There were readings all day in an upstairs room – I read with Rack Press, along with Roisin Tierney and Nick Murray – Nick read his scathing, rollicking poem against the Coalition – and stayed upstairs to hear Nancy Gaffield read from her new, Forward-shortlisted first collection, Tokaido Road, (brought to you by CB Editions). Loved hearing her read.
But by then, that was an hour up in the readings. I wanted to look at books, too. And I did look at them – many of them. Here were the things that were wonderful:
- to see such a variety of presses together: from über-experimental zimZalla to formalist trans-Atlantic Waywiser. Celebrating the sweep of current poetry practice, not just one or other bit of it.
- to see the covers all arrayed upwards, so you could really see the books – house styles, and different and also surprisingly similar aesthetics, and also a chance for the designers to have their moment.
- to be able to peruse. To see things you might never see otherwise unless at a reading.
- to be able to see the sense of a given press, the spectrum of their books, with some surprises – editions of “canon” poets by experimental presses,
earlier editions of books now published elsewhere, interesting juxtapositions. - some standout gorgeous books-as-objects, inventive packaging and formats and beautiful designs – in some cases, utter perfect simplicity.
What wasn’t so wonderful was that I really can’t afford to buy any books at the moment. I’d have loved to get one book from each press. I feel I need a copy of the Reality Street Book of Sonnets. And the zimZalla and if p then q stands were tantalising me like sweet shops. There was a lovely WD Snodgrass edition for only £8 on the Waywiser table (as well as several books I already have), but I walked away, and a friend later said he’d bought it. Carcanet was giving away copies of PN Review magazine, but I subscribed shortly before my job ended, so I didn’t even need that! (And admittedly I’ve recently received some review copies from Carcanet, including the tantalising Ashbery translations of Rimbaud – and I know I can’t exactly complain that there are not enough books in Baroque Mansions. That is not our main problem here.)
(Indeed, the esteemed quasi-Mr-Baroque asked the other day if he could borrow a book that was on the desk, to read on the train.
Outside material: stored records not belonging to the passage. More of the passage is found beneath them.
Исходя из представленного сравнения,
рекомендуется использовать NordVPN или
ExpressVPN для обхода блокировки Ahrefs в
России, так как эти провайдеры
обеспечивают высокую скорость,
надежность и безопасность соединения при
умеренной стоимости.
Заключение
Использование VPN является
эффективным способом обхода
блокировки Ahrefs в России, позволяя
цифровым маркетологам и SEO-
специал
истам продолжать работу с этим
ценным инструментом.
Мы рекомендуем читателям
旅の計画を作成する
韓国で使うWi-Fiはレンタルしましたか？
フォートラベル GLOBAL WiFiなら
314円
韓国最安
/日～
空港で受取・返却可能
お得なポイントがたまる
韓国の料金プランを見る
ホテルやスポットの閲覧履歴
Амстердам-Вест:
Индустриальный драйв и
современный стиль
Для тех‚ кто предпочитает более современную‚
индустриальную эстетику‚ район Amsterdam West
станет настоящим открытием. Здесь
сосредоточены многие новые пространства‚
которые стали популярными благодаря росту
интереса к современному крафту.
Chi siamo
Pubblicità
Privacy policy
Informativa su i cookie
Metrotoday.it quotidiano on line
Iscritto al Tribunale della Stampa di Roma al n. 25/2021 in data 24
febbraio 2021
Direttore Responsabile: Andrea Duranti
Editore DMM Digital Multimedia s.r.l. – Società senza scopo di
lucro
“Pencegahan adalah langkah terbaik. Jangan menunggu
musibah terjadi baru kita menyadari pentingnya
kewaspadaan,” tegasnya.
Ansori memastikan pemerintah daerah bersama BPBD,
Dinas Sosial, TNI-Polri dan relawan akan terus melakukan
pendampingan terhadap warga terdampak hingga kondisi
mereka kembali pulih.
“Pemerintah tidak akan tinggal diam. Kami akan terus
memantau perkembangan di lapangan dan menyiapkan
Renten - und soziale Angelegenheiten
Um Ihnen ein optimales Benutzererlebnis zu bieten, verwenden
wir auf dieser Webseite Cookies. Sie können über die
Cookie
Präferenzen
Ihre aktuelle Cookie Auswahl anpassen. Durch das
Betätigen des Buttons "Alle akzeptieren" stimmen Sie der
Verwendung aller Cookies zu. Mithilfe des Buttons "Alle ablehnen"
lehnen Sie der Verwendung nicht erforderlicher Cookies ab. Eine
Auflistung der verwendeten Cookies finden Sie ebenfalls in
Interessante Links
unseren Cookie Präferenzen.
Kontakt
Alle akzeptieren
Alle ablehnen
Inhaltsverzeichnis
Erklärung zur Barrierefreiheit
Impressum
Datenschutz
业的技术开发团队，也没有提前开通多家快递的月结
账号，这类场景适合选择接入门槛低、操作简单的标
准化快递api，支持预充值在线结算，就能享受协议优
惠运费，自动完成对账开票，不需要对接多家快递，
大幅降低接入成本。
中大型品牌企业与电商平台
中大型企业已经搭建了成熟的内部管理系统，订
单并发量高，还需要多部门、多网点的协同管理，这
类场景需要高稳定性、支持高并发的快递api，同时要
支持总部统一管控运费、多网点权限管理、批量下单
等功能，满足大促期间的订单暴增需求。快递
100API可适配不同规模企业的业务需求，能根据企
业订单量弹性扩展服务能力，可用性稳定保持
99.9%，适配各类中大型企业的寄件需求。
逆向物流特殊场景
He held it up. “It’s your book!” I had to tell him. “I borrowed it from you the other week!” He looked it it enquiringly: “Ohh…”)
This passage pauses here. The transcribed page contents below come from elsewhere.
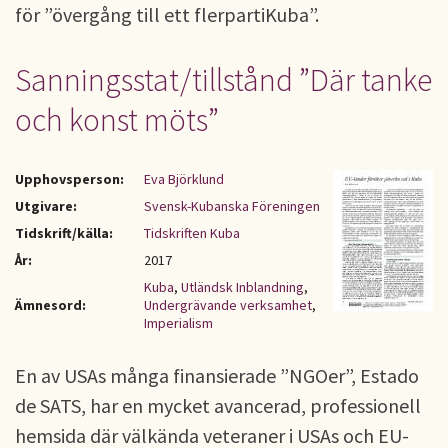
för ”övergång till ett flerpartiKuba”.
Sanningsstat/tillstånd ”Där tanke
och konst möts”
Upphovsperson:
Eva Björklund
Utgivare:
Svensk-Kubanska Föreningen
Tidskrift/källa:
Tidskriften Kuba
År:
2017
Kuba
,
Utländsk Inblandning
,
Ämnesord:
Undergrävande verksamhet
,
Imperialism
En av USAs många finansierade ”NGOer”, Estado
de SATS, har en mycket avancerad, professionell
hemsida där välkända veteraner i USAs och EU-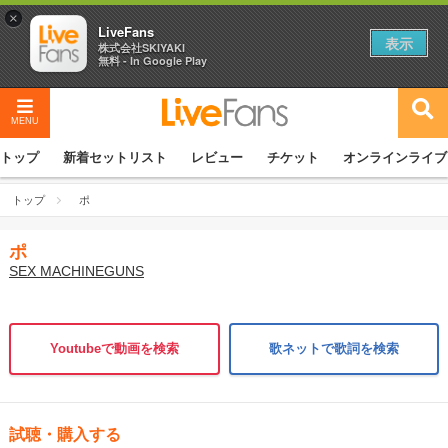
×
LiveFans
表示
株式会社SKIYAKI
無料 - In Google Play
MENU
トップ
新着セットリスト
レビュー
チケット
オンラインライブ
トップ
ポ
ポ
SEX MACHINEGUNS
Youtubeで動画を検索
歌ネットで歌詞を検索
試聴・購入する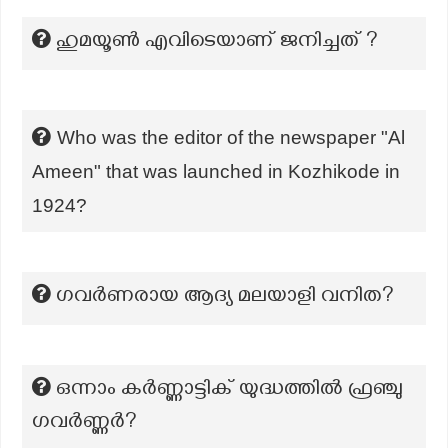
ഹുമയൂൺ എവിടെയാണ് ജനിച്ചത് ?
Who was the editor of the newspaper "Al
Ameen" that was launched in Kozhikode in
1924?
ഗവർണരായ ആദ്യ മലയാളി വനിത?
ഒന്നാം കർണ്ണാട്ടിക് യുദ്ധത്തിൽ ഫ്രഞ്ചു
ഗവർണ്ണർ?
But I think lots of people did buy ten, or more, or almost, books. People were very happy, delightedly showing each other the contents of their bags, out in the street.
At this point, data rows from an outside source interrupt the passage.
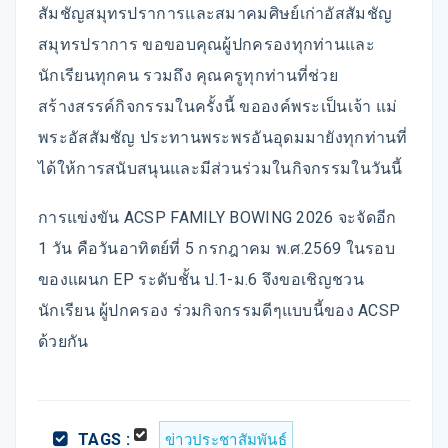
สัมชัญสมุทรปราการและสมาคมศิษย์เก่าอัสสัมชัญ
สมุทรปราการ ขอขอบคุณผู้ปกครองทุกท่านและ
นักเรียนทุกคน รวมถึง คุณครูทุกท่านที่ช่วย
สร้างสรรค์กิจกรรมในครั้งนี้ ขอองค์พระเป็นเจ้า แม่
พระอัสสัมชัญ ประทานพระพรอันอุดมมายังทุกท่านที่
ได้ให้การสนับสนุนและมีส่วนร่วมในกิจกรรมในวันนี้
การแข่งขัน ACSP FAMILY BOWING 2026 จะจัดอีก
1 วัน คือวันอาทิตย์ที่ 5 กรกฎาคม พ.ศ.2569 ในรอบ
ของแผนก EP ระดับชั้น ป.1-ม.6 จึงขอเชิญชวน
นักเรียน ผู้ปกครอง ร่วมกิจกรรมดีๆแบบนี้ของ ACSP
ด้วยกัน
TAGS :
ข่าวประชาสัมพันธ์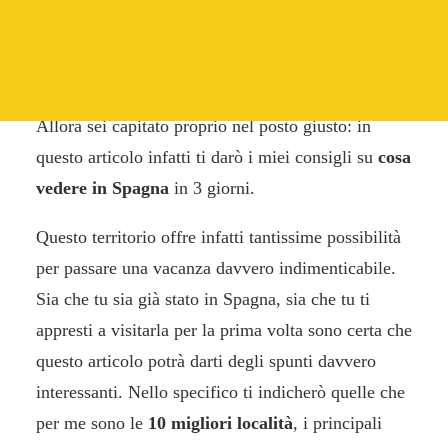
RICERCA
Ciao Weekendiero! Sei alla ricerca di qualche
consiglio per un memorabile weekend in Europa?
Allora sei capitato proprio nel posto giusto: in
questo articolo infatti ti darò i miei consigli su
cosa
vedere in Spagna
in 3 giorni.
Questo territorio offre infatti tantissime possibilità
per passare una vacanza davvero indimenticabile.
Sia che tu sia già stato in Spagna, sia che tu ti
appresti a visitarla per la prima volta sono certa che
questo articolo potrà darti degli spunti davvero
interessanti. Nello specifico ti indicherò quelle che
per me sono le
10 migliori località
, i principali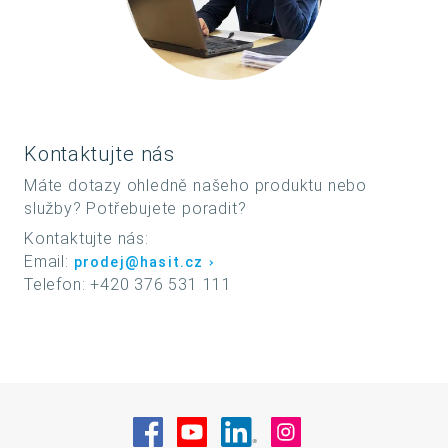
Kontaktujte nás
Máte dotazy ohledně našeho produktu nebo
služby? Potřebujete poradit?
Kontaktujte nás:
Email:
prodej@hasit.cz
Telefon: +420 376 531 111
Navštivte nás na Facebook
Navštivte nás na YouTube
Navštivte nás na Linke
Navštivte nás na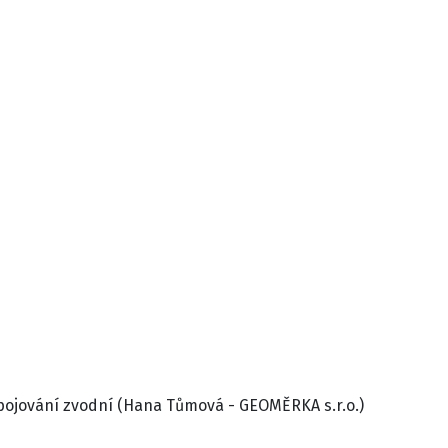
opojování zvodní (Hana Tůmová - GEOMĚRKA s.r.o.)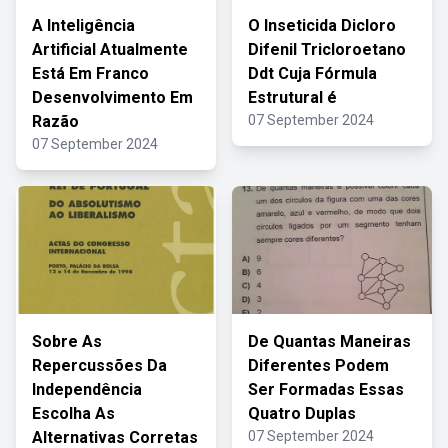
A Inteligência
O Inseticida Dicloro
Artificial Atualmente
Difenil Tricloroetano
Está Em Franco
Ddt Cuja Fórmula
Desenvolvimento Em
Estrutural é
Razão
07 September 2024
07 September 2024
Sobre As
De Quantas Maneiras
Repercussões Da
Diferentes Podem
Independência
Ser Formadas Essas
Escolha As
Quatro Duplas
Alternativas Corretas
07 September 2024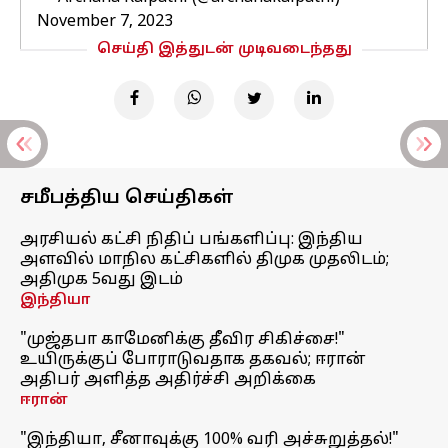
November 7, 2023
செய்தி இத்துடன் முடிவடைந்தது
சமீபத்திய செய்திகள்
அரசியல் கட்சி நிதிப் பங்களிப்பு: இந்திய
அளவில் மாநில கட்சிகளில் திமுக முதலிடம்;
அதிமுக 5வது இடம்
இந்தியா
"முஜ்தபா காமேனிக்கு தீவிர சிகிச்சை!"
உயிருக்குப் போராடுவதாக தகவல்; ஈரான்
அதிபர் அளித்த அதிர்ச்சி அறிக்கை
ஈரான்
"இந்தியா, சீனாவுக்கு 100% வரி அச்சுறுத்தல்!"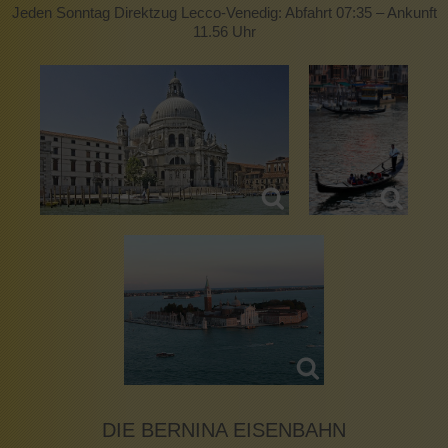
Jeden Sonntag Direktzug Lecco-Venedig: Abfahrt 07:35 – Ankunft
11.56 Uhr
DIE BERNINA EISENBAHN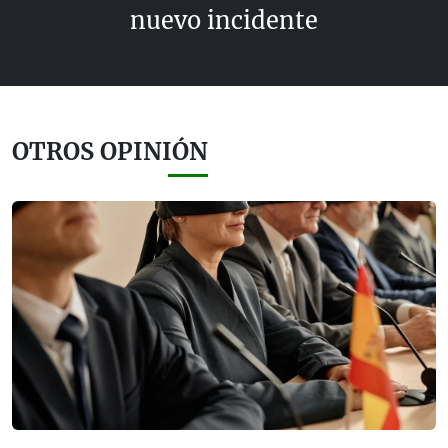
nuevo incidente
OTROS OPINIÓN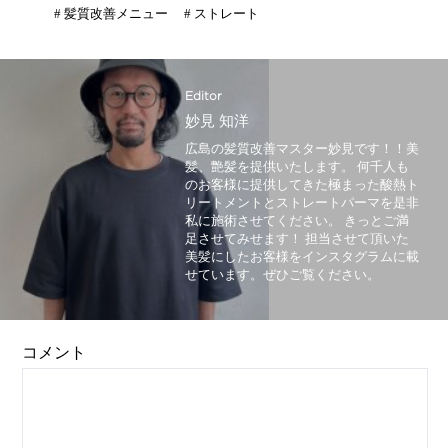
#
髪質改善メニュー
#
ストレート
Editor
妙見 知洋
広島の髪質改善マスター妙見です！！美
髪、艶髪を提供いたします。 何千人も
のお客様に提供してきた極まった酸熱ト
リートメントとストレートパーマを是非
私に施術させてください。 きっとご満
足させてみせます！ 担当させて頂いた
美髪にしたお客様をインスタグラムに載
せています。ぜひご覧ください。
コメント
I did break down and buy something, as it happens, having said I wouldn’t. I bought Francis Ponge’s Unfinished Ode to Mud, published by CB Editions. I remembered having come across Ponge before, being blown way by his dizzying, delirious attention to the details of thingness. And I bought a Shearsman magazine, which I’ve been intending to do for ages. That was at the last minute.
So, all hail Charles Boyle! His visionary effort shows what we can do. It shows what can be done all on our own – just publishers, writers, and readers – without that Renaissance-greaser we think we need, which we call “funding.”It shows what can happen when you concentrate on the solution, rather than just the problem. Maybe we’ll find it’s more fun, out in the real world, in the fresh air, just making stuff happen without having to tick the boxes… so maybe we should read it as an instruction: to Free Verse!
Next year I hope I’ll be wielding a little more of a budget.